Beginning in 1988 and continuing to the present day the Tate has commissioned a leading contemporary artist to design its Christmas Tree which takes up residence in the Museums Rotunda of the Tate Britain. Knowing a good thing when they see it (or decorate it) from 1991 the Museum has asked the same artist to develop an official Christmas card for them. You can take a look at the history of this seasonal art project here with information about what the artist choose, with assorted pictures and general reactions to the piece.
Yinka Shonibare, in 2001, approached the Christmas tree by wrapping a total of102 branches in batik. Using Iron for the truck and base, it sits on a pattern of roots which spread from the tree in a organic mass reflecting the hidden natural and historical nature of the gesture of the Christmas tree. A light inserted into the ironwork of the truck escapes through holes perforating the entire length of the tree. Shonibare’s tree is seeking to integrate his own national identity with the common practice of the Christmas tree.

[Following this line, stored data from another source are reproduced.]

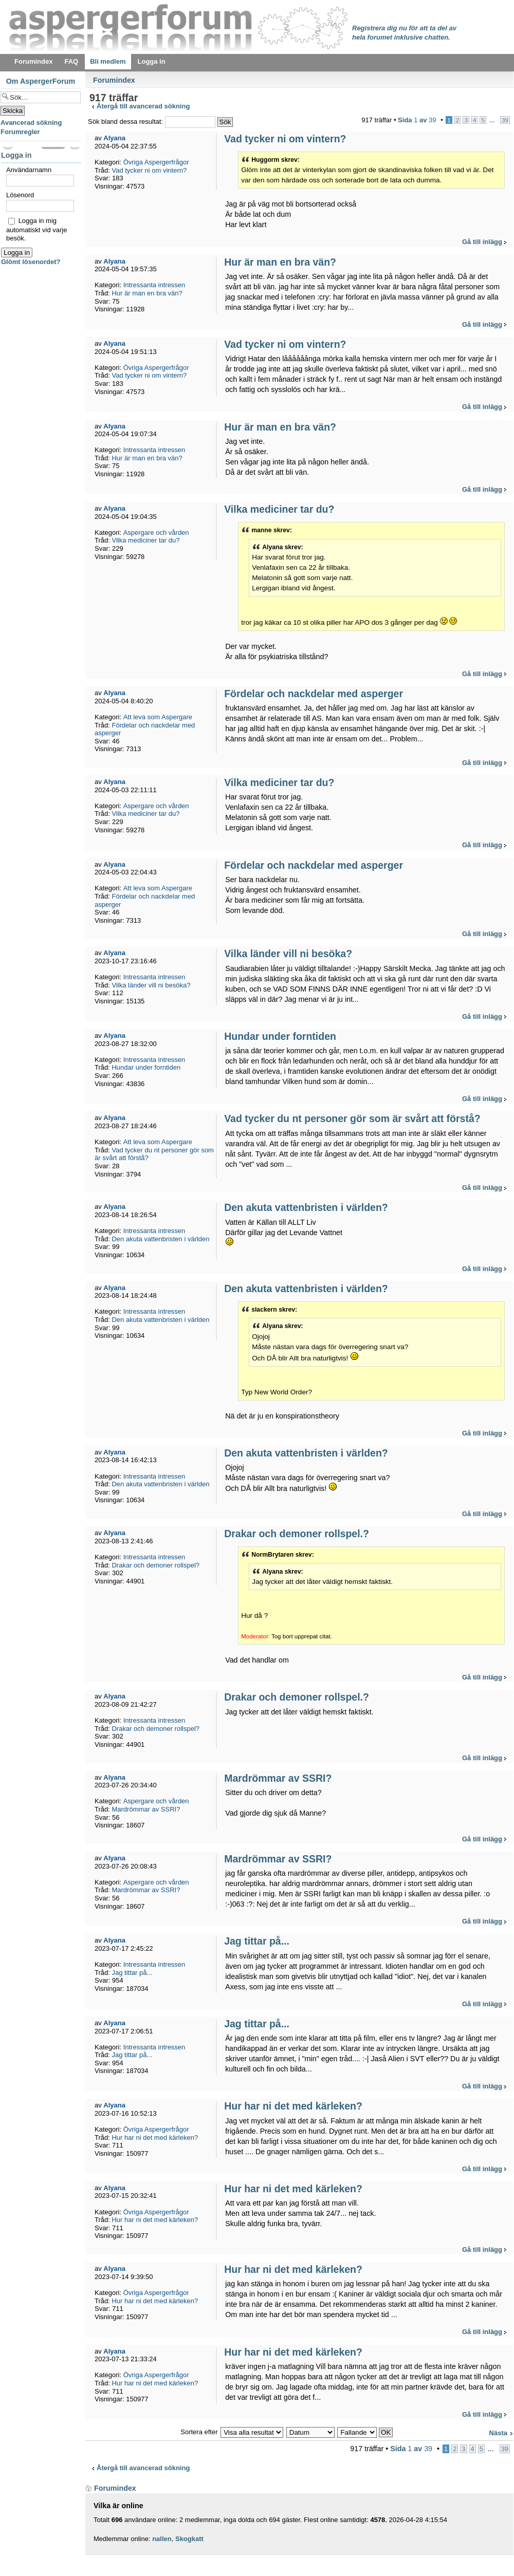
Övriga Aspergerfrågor (156, 162)
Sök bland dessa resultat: (151, 121)
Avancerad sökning (31, 122)
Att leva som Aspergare (157, 717)
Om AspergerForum (41, 81)
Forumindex (114, 80)
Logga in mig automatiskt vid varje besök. (36, 229)
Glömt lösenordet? (31, 262)
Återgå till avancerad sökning (143, 106)
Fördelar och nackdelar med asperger (313, 693)
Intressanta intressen (154, 285)
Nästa (498, 2433)
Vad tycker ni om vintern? (285, 138)
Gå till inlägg (482, 242)
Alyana (114, 138)
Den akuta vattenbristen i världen (160, 1239)
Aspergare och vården (156, 532)
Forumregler (20, 132)
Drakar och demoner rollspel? (155, 1565)
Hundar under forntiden (280, 1036)
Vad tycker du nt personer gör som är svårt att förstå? (352, 1118)
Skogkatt (189, 2539)
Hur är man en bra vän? (280, 262)
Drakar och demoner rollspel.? (296, 1533)
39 (505, 120)
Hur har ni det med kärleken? (293, 2106)
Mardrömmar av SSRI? (278, 1778)
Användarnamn (28, 170)
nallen (162, 2539)
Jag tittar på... (256, 1941)
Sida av (417, 120)
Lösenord (20, 195)
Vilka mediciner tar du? (279, 509)
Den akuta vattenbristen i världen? (306, 1207)
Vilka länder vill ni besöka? (288, 953)
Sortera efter (198, 2432)
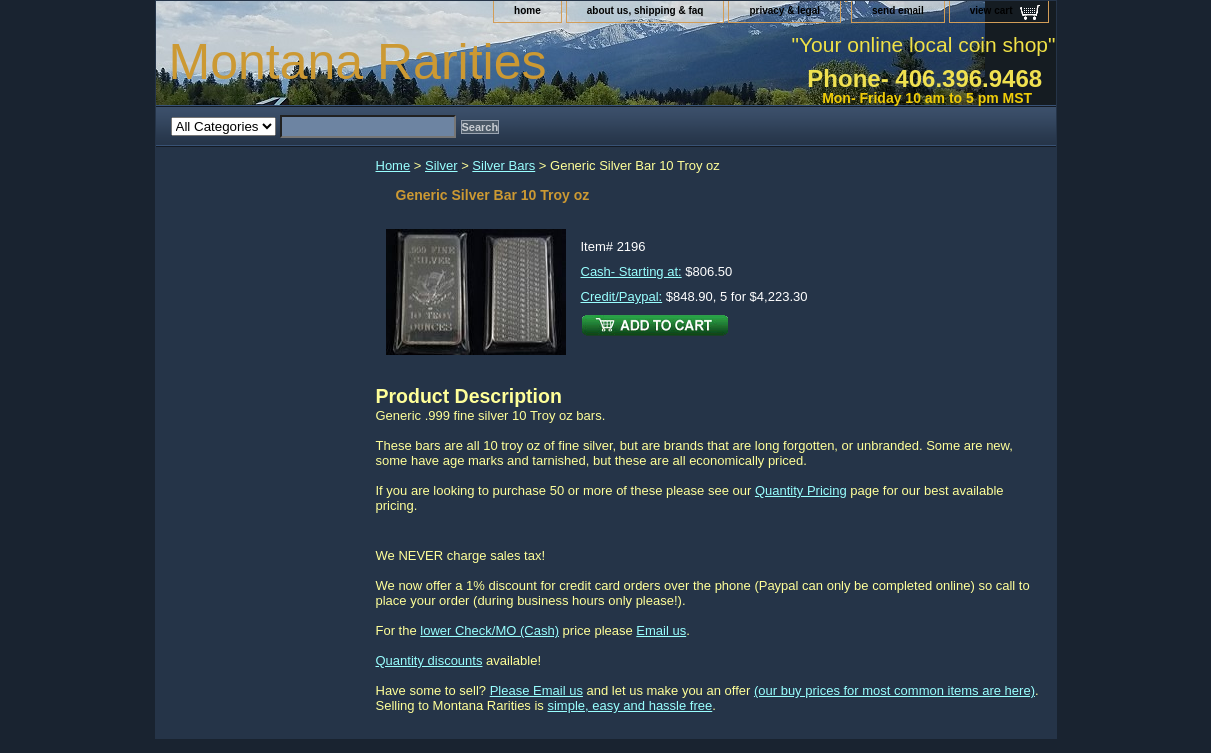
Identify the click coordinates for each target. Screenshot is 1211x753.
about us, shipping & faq (645, 10)
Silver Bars (503, 165)
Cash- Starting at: (631, 271)
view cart (991, 10)
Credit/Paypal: (622, 296)
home (527, 10)
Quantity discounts (429, 660)
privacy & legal (784, 10)
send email (898, 10)
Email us (661, 630)
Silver (441, 165)
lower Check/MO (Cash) (489, 630)
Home (393, 165)
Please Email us (536, 690)
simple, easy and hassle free (629, 705)
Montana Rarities (358, 62)
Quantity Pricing (801, 490)
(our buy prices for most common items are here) (894, 690)
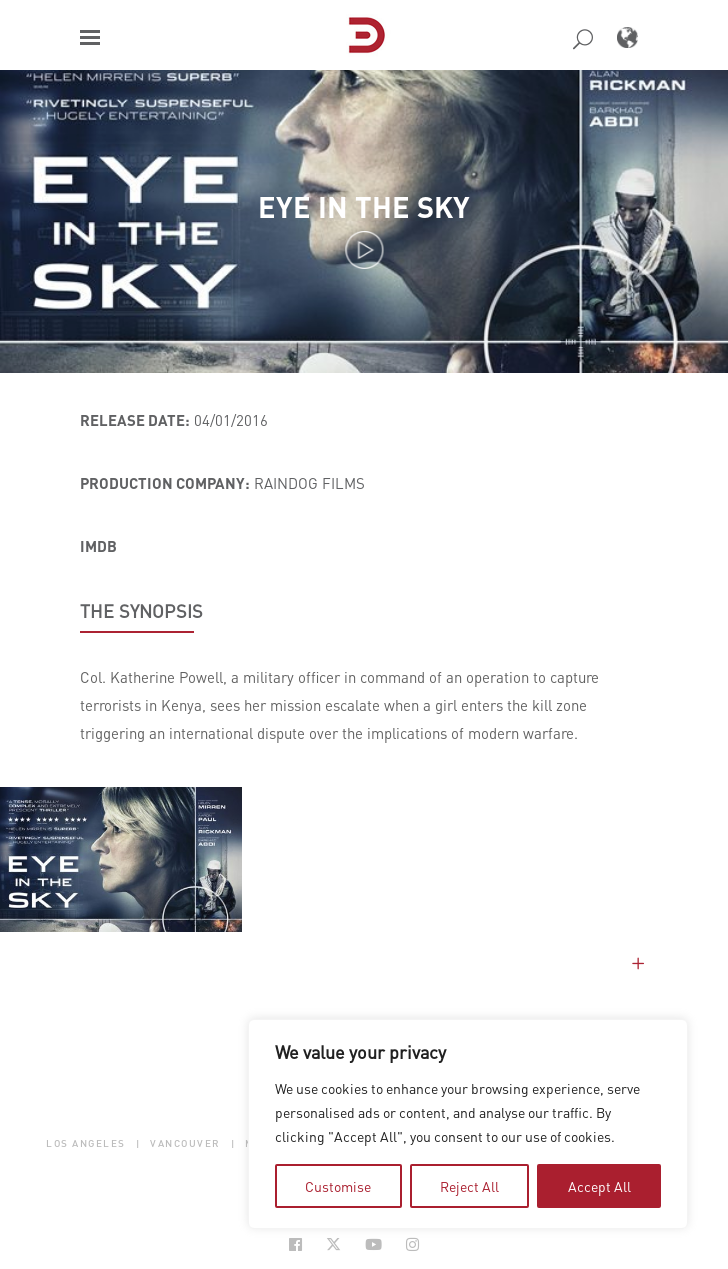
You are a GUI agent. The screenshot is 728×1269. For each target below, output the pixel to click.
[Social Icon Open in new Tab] (295, 1244)
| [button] (138, 1143)
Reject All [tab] (469, 1186)
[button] (90, 37)
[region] (468, 1124)
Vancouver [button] (185, 1143)
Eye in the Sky (364, 206)
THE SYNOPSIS (141, 611)
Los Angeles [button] (86, 1143)
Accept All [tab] (599, 1186)
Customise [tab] (338, 1186)
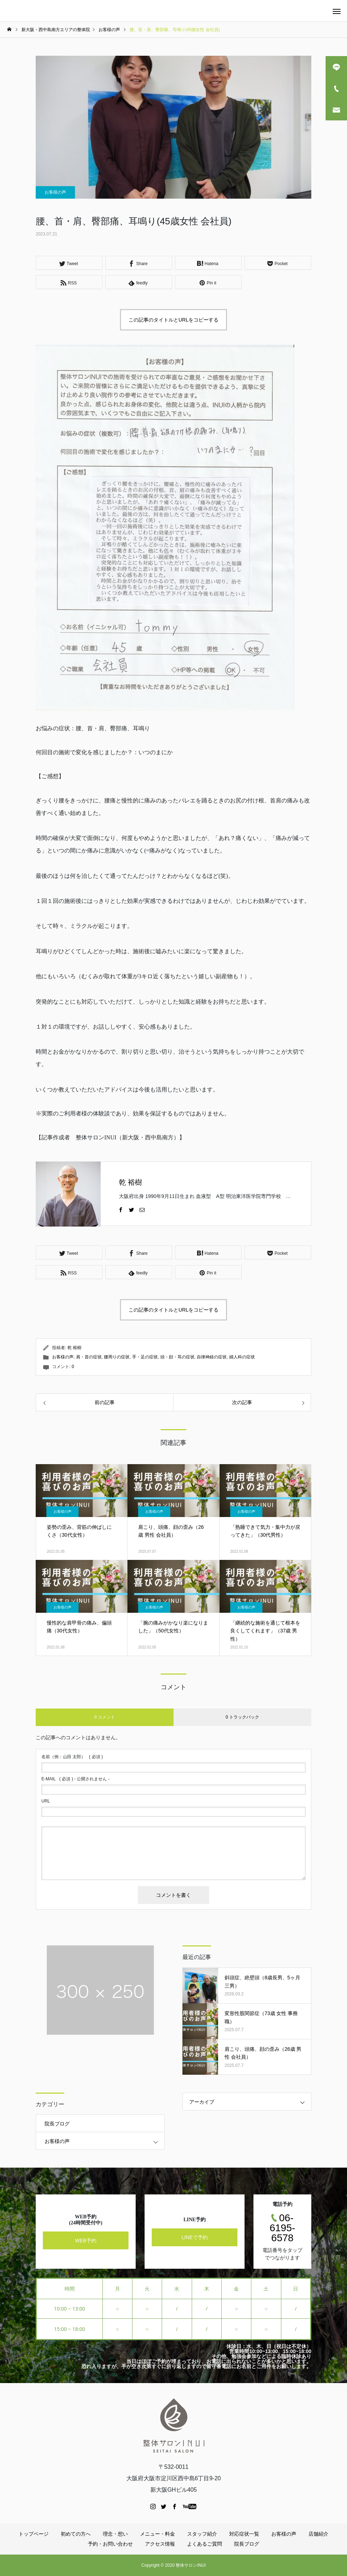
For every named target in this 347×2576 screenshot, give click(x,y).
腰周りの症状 (117, 1356)
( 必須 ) (72, 1757)
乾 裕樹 (130, 1182)
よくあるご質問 (204, 2544)
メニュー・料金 (157, 2534)
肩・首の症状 (89, 1356)
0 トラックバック (242, 1717)
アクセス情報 (160, 2544)
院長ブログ (57, 2124)
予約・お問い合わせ (110, 2544)
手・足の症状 (145, 1356)
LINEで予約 (194, 2237)
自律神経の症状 (212, 1356)
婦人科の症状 (242, 1356)
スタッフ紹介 (202, 2534)
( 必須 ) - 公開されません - (75, 1779)
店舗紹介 (318, 2534)
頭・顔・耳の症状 (177, 1356)
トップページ (34, 2534)
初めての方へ (76, 2534)
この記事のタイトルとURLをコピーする (173, 320)
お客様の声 (55, 192)
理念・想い (115, 2534)
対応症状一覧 (244, 2534)
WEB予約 (85, 2240)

Gary Hume’s Christmas tree for 2005, was a traditional Nordmania spruce on which he placed decorations of hand created blackbirds stencil sliced from steel. Hume took the blackbird as a symbol of the season being one of the few birds which do not migrate in the winter but instead remains within Britain and is found dispersed throughout the country. Hume also notes it is related to the holiday by the famous song the “Twelve Days of Christmas”. As He notes, “The line ‘four calling birds,’ refers to blackbirds and may derive from the more traditional wording, ‘four colly birds’, since ‘colly’ means black and refers to the soot of coal.”
This years tree is done by Giorgio Sadott.
Here is a short section from an interview with Sadott about his own personal relationship to idea of the Christmas tree (and what he thinks of the other attempts at it) from AnotherMag (read the entire interview there):
What’s the concept behind Flower Ssnake?
The concept is to show objects that have potential and embrace the idea and the power behind not doing; resisting the compulsion to always do the same thing, in this instance dress the tree. Here, the tree and the whip have potential as they are not fully realised yet so for me they are very optimistic. The title of the work is a way of asking the viewer to imagine the situation to be slightly different to what it actually is — the combined objects are a tree and a whip, but it’s a relatively simple step to jump to seeing a flower and a snake, especially once the potential of the whip is realised at the performance on the twelfth night.
Why did you move away from the decorative nature of Christmas in favour of a much more organic and simple tree?
To show the inherent beauty in the simple, the understated and natural. To embrace the power and beauty of nature. Although the tree is out of its natural surroundings, it can be handled with sensitivity and understanding, retaining some of its true character. For me, not draping it with tinsel was allowing this character to remain.
Did you have any influences behind the idea? Was there anything that inherently inspired you to produce this creation?
I am influenced by everything. I have always been more interested in the things between things, rather than the things themselves. I view this tree as being between its natural forest location and with potential to be dressed becoming a traditional Christmas tree.